<<<<

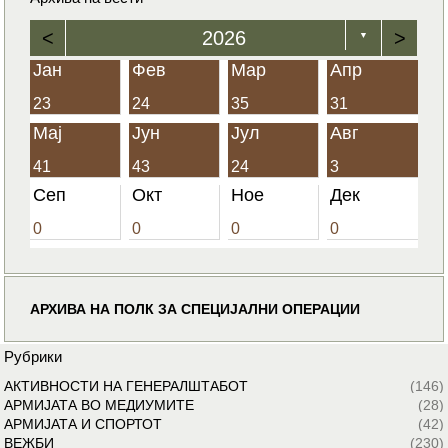
<
2026
>
▼
Јан
Фев
Мар
Апр
23
24
35
31
Мај
Јун
Јул
Авг
41
43
24
3
Сеп
Окт
Ное
Дек
0
0
0
0
АРХИВА НА ПОЛК ЗА СПЕЦИЈАЛНИ ОПЕРАЦИИ
Рубрики
АКТИВНОСТИ НА ГЕНЕРАЛШТАБОТ
(146)
АРМИЈАТА ВО МЕДИУМИТЕ
(28)
АРМИЈАТА И СПОРТОТ
(42)
ВЕЖБИ
(230)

>>>>

WHAT YOU SHOULD DO: Should a record include a picture, drop the picture and write out the remainder exactly.

WRITTEN SOLUTION:
<
2026
>
▼
Јан
Фев
Мар
Апр
23
24
35
31
Мај
Јун
Јул
Авг
41
43
24
3
Сеп
Окт
Ное
Дек
0
0
0
0
АРХИВА НА ПОЛК ЗА СПЕЦИЈАЛНИ ОПЕРАЦИИ
Рубрики
АКТИВНОСТИ НА ГЕНЕРАЛШТАБОТ
(146)
АРМИЈАТА ВО МЕДИУМИТЕ
(28)
АРМИЈАТА И СПОРТОТ
(42)
ВЕЖБИ
(230)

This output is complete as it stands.